_Work to be completed_: Each line of the records that follow must come back exactly, with pictures skipped.

_Dataset excerpts_:
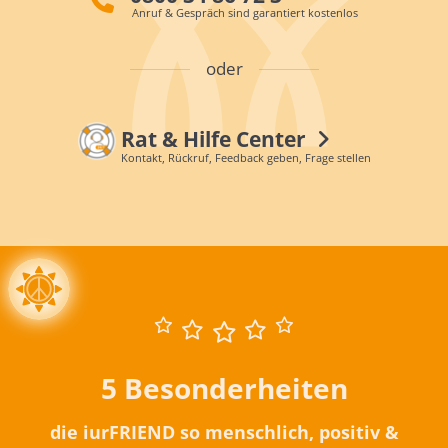
Anruf & Gespräch sind garantiert kostenlos
oder
Rat & Hilfe Center
Kontakt, Rückruf, Feedback geben, Frage stellen
5 Besonderheiten
die iurFRIEND so menschlich, positiv &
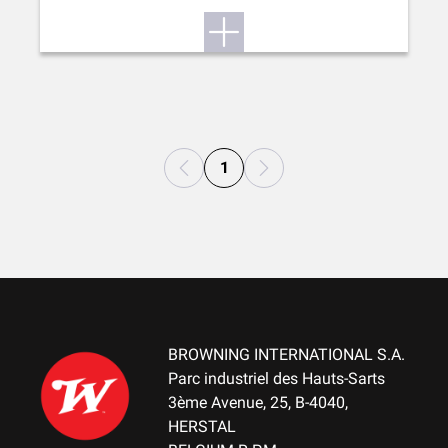
1
BROWNING INTERNATIONAL S.A.
Parc industriel des Hauts-Sarts
3ème Avenue, 25, B-4040,
HERSTAL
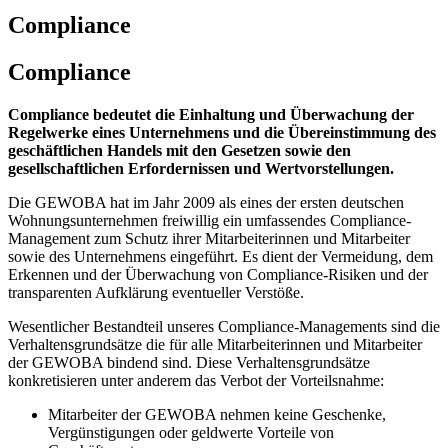
Compliance
Compliance
Compliance bedeutet die Einhaltung und Überwachung der
Regelwerke eines Unternehmens und die Übereinstimmung des
geschäftlichen Handels mit den Gesetzen sowie den
gesellschaftlichen Erfordernissen und Wertvorstellungen.
Die GEWOBA hat im Jahr 2009 als eines der ersten deutschen
Wohnungsunternehmen freiwillig ein umfassendes Compliance-
Management zum Schutz ihrer Mitarbeiterinnen und Mitarbeiter
sowie des Unternehmens eingeführt. Es dient der Vermeidung, dem
Erkennen und der Überwachung von Compliance-Risiken und der
transparenten Aufklärung eventueller Verstöße.
Wesentlicher Bestandteil unseres Compliance-Managements sind die
Verhaltensgrundsätze die für alle Mitarbeiterinnen und Mitarbeiter
der GEWOBA bindend sind. Diese Verhaltensgrundsätze
konkretisieren unter anderem das Verbot der Vorteilsnahme:
Mitarbeiter der GEWOBA nehmen keine Geschenke,
Vergünstigungen oder geldwerte Vorteile von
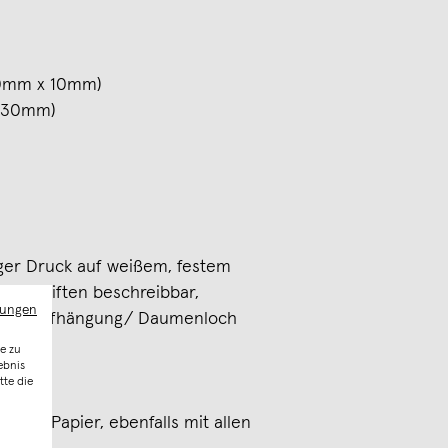
 30mm x 10mm)
Ø 30mm)
er Druck auf weißem, festem
llen Stiften beschreibbar,
mungen
lenderaufhängung/ Daumenloch
e zu
ebnis
tte die
rtem Papier, ebenfalls mit allen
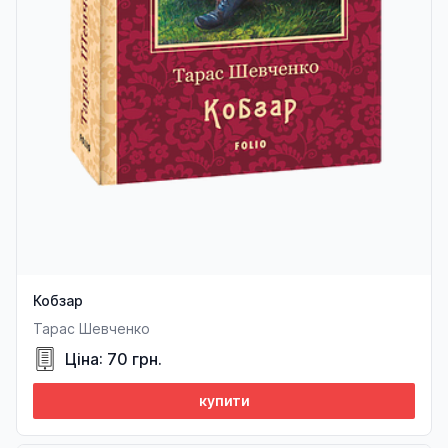
Кобзар
Тарас Шевченко
Ціна: 70 грн.
купити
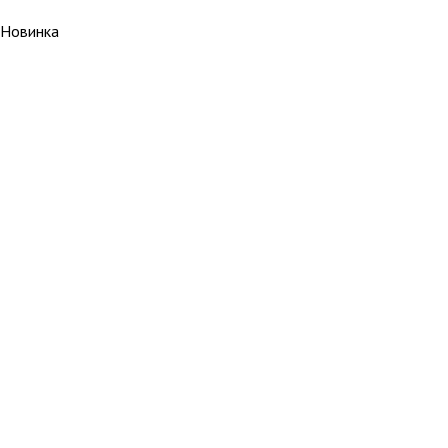
Новинка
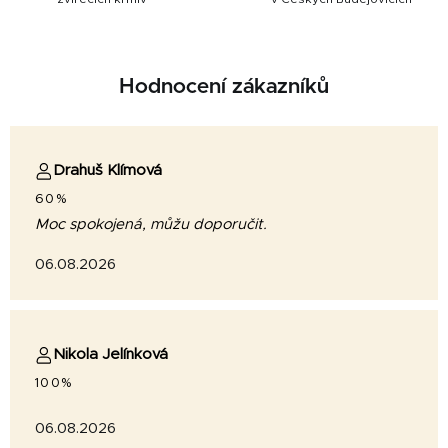
Hodnocení zákazníků
Drahuš Klímová
60%
Moc spokojená, můžu doporučit.
06.08.2026
Nikola Jelínková
100%
06.08.2026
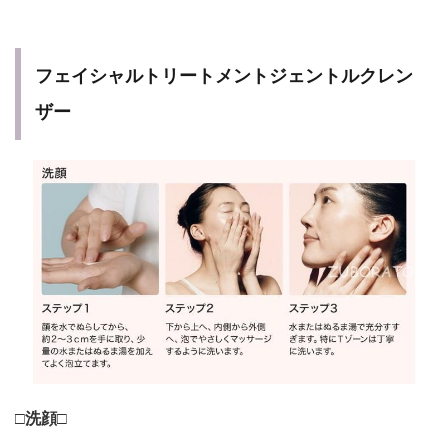
フェイシャルトリートメントジェントルクレン
ザー
□
洗顔□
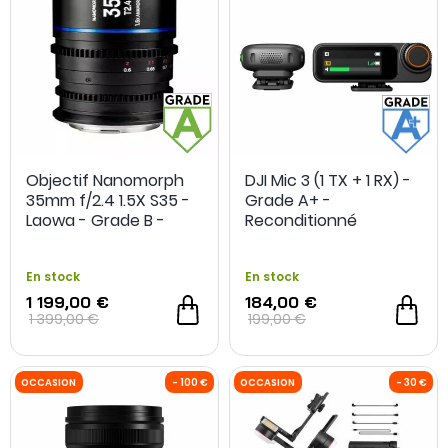
Objectif Nanomorph
DJI Mic 3 (1 TX + 1 RX) -
35mm f/2.4 1.5X S35 -
Grade A+ -
Laowa - Grade B -
Reconditionné
OCCASION
- 50 €
OCCASION
Occasion
En stock
En stock
1 199,00 €
184,00 €
1 399,00 €
199,00 €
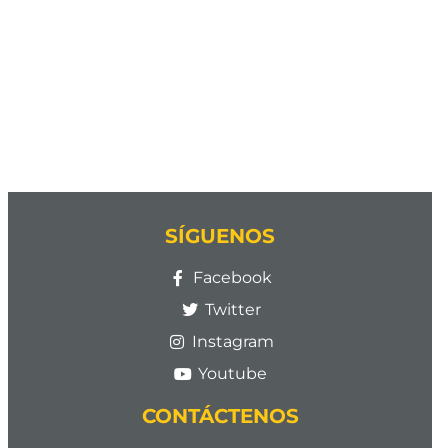
SÍGUENOS
Facebook
Twitter
Instagram
Youtube
CONTÁCTENOS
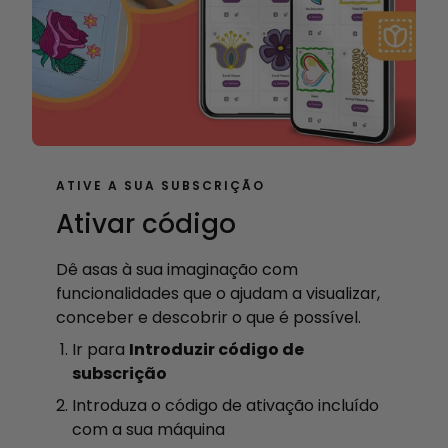
ATIVE A SUA SUBSCRIÇÃO
Ativar código
Dê asas à sua imaginação com
funcionalidades que o ajudam a visualizar,
conceber e descobrir o que é possível.
Ir para
Introduzir código de
subscrição
Introduza o código de ativação incluído
com a sua máquina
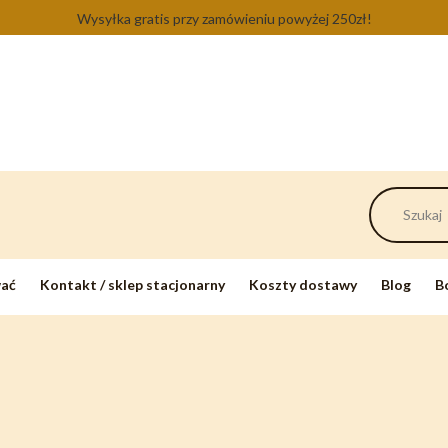
Wysyłka gratis przy zamówieniu powyżej 250zł!
wać
Kontakt / sklep stacjonarny
Koszty dostawy
Blog
B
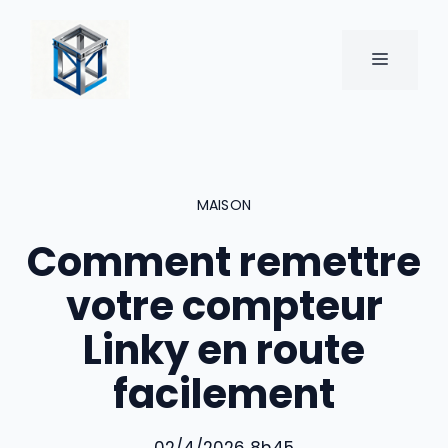
Aller
au
MENU
contenu
MAISON
Comment remettre
votre compteur
Linky en route
facilement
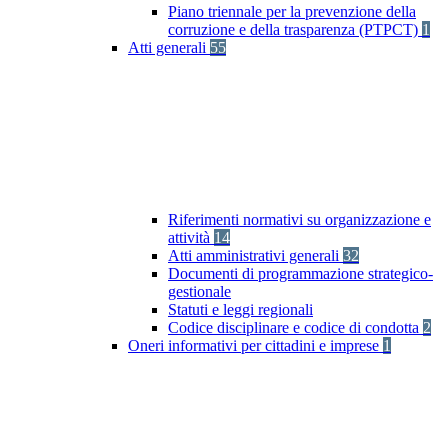
Piano triennale per la prevenzione della
corruzione e della trasparenza (PTPCT)
1
Atti generali
55
Riferimenti normativi su organizzazione e
attività
14
Atti amministrativi generali
32
Documenti di programmazione strategico-
gestionale
Statuti e leggi regionali
Codice disciplinare e codice di condotta
2
Oneri informativi per cittadini e imprese
1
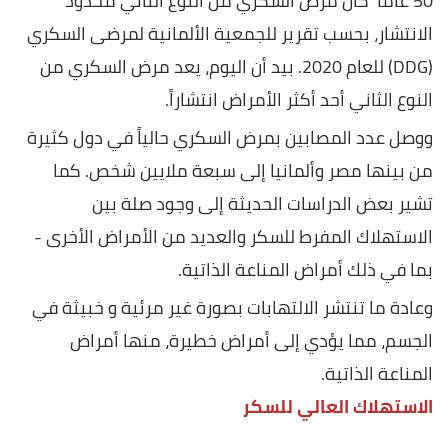
50 عاماً كان مرض السكري من النوع الثاني محدود
الانتشار، بحسب تقرير للجمعية الألمانية لمرضى السكري
(DDG) للعام 2020. بيد أن اليوم، يعد مرض السكري من
النوع الثاني أحد أكثر الأمراض انتشاراً.
ووصل عدد المصابين بمرض السكري حالياً في دول كثيرة
من بينها مصر وألمانيا إلى سبعة ملايين شخص. كما
تشير بعض الدراسات الحديثة إلى وجود صلة بين
الاستهلاك المفرط للسكر والعديد من الأمراض الأخرى -
بما في ذلك أمراض المناعة الذاتية.
وعادة ما تنتشر الالتهابات بصورة غير مرئية و خبيثة في
الجسم، مما يؤدي إلى أمراض خطيرة، منها أمراض
المناعة الذاتية.
الاستهلاك العالي للسكر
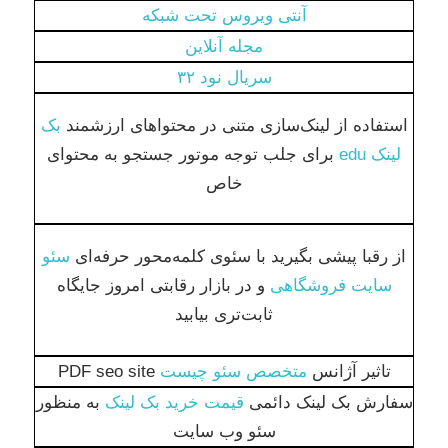
آنتی ویروس تحت شبکه
مجله آنلاین
سریال نود ۳۲
استفاده از لینک‌سازی متنی در محتواهای ارزشمند
بک
لینک edu
برای جلب توجه موتور جستجو به محتوای
خاص
از رقبا پیشی بگیرید با سئوی کلمه‌محور حرفه‌ای
سئو
سایت فروشگاهی
و در بازار رقابتی امروز جایگاه
ثابت‌تری بیابید
تاثیر آژانس
متخصص سئو چیست
PDF seo site
سفارش بک لینک دائمی
قیمت خرید بک لینک
به منظور
سئو وب سایت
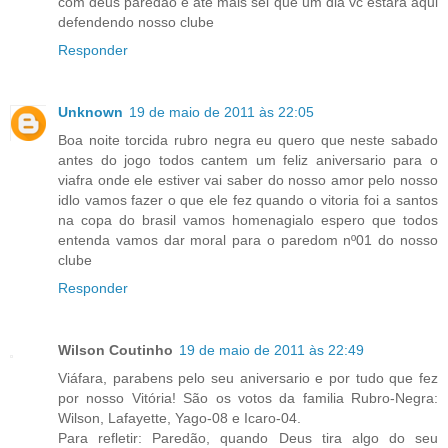
com deus paredão e ate mais sei que um dia vc estara aqui
defendendo nosso clube
Responder
Unknown
19 de maio de 2011 às 22:05
Boa noite torcida rubro negra eu quero que neste sabado
antes do jogo todos cantem um feliz aniversario para o
viafra onde ele estiver vai saber do nosso amor pelo nosso
idlo vamos fazer o que ele fez quando o vitoria foi a santos
na copa do brasil vamos homenagialo espero que todos
entenda vamos dar moral para o paredom nº01 do nosso
clube
Responder
Wilson Coutinho
19 de maio de 2011 às 22:49
Viáfara, parabens pelo seu aniversario e por tudo que fez
por nosso Vitória! São os votos da familia Rubro-Negra:
Wilson, Lafayette, Yago-08 e Icaro-04.
Para refletir: Paredão, quando Deus tira algo do seu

_Reply_:
Anruf & Gespräch sind garantiert kostenlos
oder
Rat & Hilfe Center
Kontakt, Rückruf, Feedback geben, Frage stellen
5 Besonderheiten
die iurFRIEND so menschlich, positiv &
1
BROWNING INTERNATIONAL S.A.
Parc industriel des Hauts-Sarts
3ème Avenue, 25, B-4040,
HERSTAL
Compliance
Compliance
Compliance bedeutet die Einhaltung und Überwachung der
Regelwerke eines Unternehmens und die Übereinstimmung des
geschäftlichen Handels mit den Gesetzen sowie den
gesellschaftlichen Erfordernissen und Wertvorstellungen.
Die GEWOBA hat im Jahr 2009 als eines der ersten deutschen
Wohnungsunternehmen freiwillig ein umfassendes Compliance-
Management zum Schutz ihrer Mitarbeiterinnen und Mitarbeiter
sowie des Unternehmens eingeführt. Es dient der Vermeidung, dem
Erkennen und der Überwachung von Compliance-Risiken und der
transparenten Aufklärung eventueller Verstöße.
Wesentlicher Bestandteil unseres Compliance-Managements sind die
Verhaltensgrundsätze die für alle Mitarbeiterinnen und Mitarbeiter
der GEWOBA bindend sind. Diese Verhaltensgrundsätze
konkretisieren unter anderem das Verbot der Vorteilsnahme:
Mitarbeiter der GEWOBA nehmen keine Geschenke,
Vergünstigungen oder geldwerte Vorteile von
 30mm x 10mm)
Ø 30mm)
er Druck auf weißem, festem
llen Stiften beschreibbar,
mungen
lenderaufhängung/ Daumenloch
e zu
ebnis
tte die
rtem Papier, ebenfalls mit allen
Кобзар
Тарас Шевченко
Ціна: 70 грн.
купити
Новинка
Hodnocení zákazníků
Drahuš Klímová
60%
Moc spokojená, můžu doporučit.
06.08.2026
Nikola Jelínková
100%
06.08.2026
フェイシャルトリートメントジェントルクレン
ザー
□
洗顔□
Objectif Nanomorph
DJI Mic 3 (1 TX + 1 RX) -
35mm f/2.4 1.5X S35 -
Grade A+ -
Laowa - Grade B -
Reconditionné
OCCASION
- 50 €
OCCASION
Occasion
En stock
En stock
1 199,00 €
184,00 €
1 399,00 €
199,00 €
SÍGUENOS
Facebook
Twitter
Instagram
Youtube
CONTÁCTENOS
ATIVE A SUA SUBSCRIÇÃO
Ativar código
Dê asas à sua imaginação com
funcionalidades que o ajudam a visualizar,
conceber e descobrir o que é possível.
Ir para
Introduzir código de
subscrição
Introduza o código de ativação incluído
com a sua máquina
Wysyłka gratis przy zamówieniu powyżej 250zł!
wać
Kontakt / sklep stacjonarny
Koszty dostawy
Blog
B
Aller
au
MENU
contenu
MAISON
Comment remettre
votre compteur
Linky en route
facilement
Piano triennale per la prevenzione della
corruzione e della trasparenza (PTPCT)
1
Atti generali
55
Riferimenti normativi su organizzazione e
attività
14
Atti amministrativi generali
32
Documenti di programmazione strategico-
gestionale
Statuti e leggi regionali
Codice disciplinare e codice di condotta
2
Oneri informativi per cittadini e imprese
1
50 عاماً كان مرض السكري من النوع الثاني محدود
الانتشار، بحسب تقرير للجمعية الألمانية لمرضى السكري
(DDG) للعام 2020. بيد أن اليوم، يعد مرض السكري من
النوع الثاني أحد أكثر الأمراض انتشاراً.
ووصل عدد المصابين بمرض السكري حالياً في دول كثيرة
من بينها مصر وألمانيا إلى سبعة ملايين شخص. كما
تشير بعض الدراسات الحديثة إلى وجود صلة بين
الاستهلاك المفرط للسكر والعديد من الأمراض الأخرى -
بما في ذلك أمراض المناعة الذاتية.
وعادة ما تنتشر الالتهابات بصورة غير مرئية و خبيثة في
الجسم، مما يؤدي إلى أمراض خطيرة، منها أمراض
المناعة الذاتية.
الاستهلاك العالي للسكر
آنتی ویروس تحت شبکه
مجله آنلاین
سریال نود ۳۲
استفاده از لینک‌سازی متنی در محتواهای ارزشمند
بک
لینک edu
برای جلب توجه موتور جستجو به محتوای
خاص
از رقبا پیشی بگیرید با سئوی کلمه‌محور حرفه‌ای
سئو
سایت فروشگاهی
و در بازار رقابتی امروز جایگاه
ثابت‌تری بیابید
تاثیر آژانس
متخصص سئو چیست
PDF seo site
سفارش بک لینک دائمی
قیمت خرید بک لینک
به منظور
سئو وب سایت
com deus paredão e ate mais sei que um dia vc estara aqui
defendendo nosso clube
Responder
Unknown
19 de maio de 2011 às 22:05
Boa noite torcida rubro negra eu quero que neste sabado
antes do jogo todos cantem um feliz aniversario para o
viafra onde ele estiver vai saber do nosso amor pelo nosso
idlo vamos fazer o que ele fez quando o vitoria foi a santos
na copa do brasil vamos homenagialo espero que todos
entenda vamos dar moral para o paredom nº01 do nosso
clube
Responder
Wilson Coutinho
19 de maio de 2011 às 22:49
Viáfara, parabens pelo seu aniversario e por tudo que fez
por nosso Vitória! São os votos da familia Rubro-Negra:
Wilson, Lafayette, Yago-08 e Icaro-04.
Para refletir: Paredão, quando Deus tira algo do seu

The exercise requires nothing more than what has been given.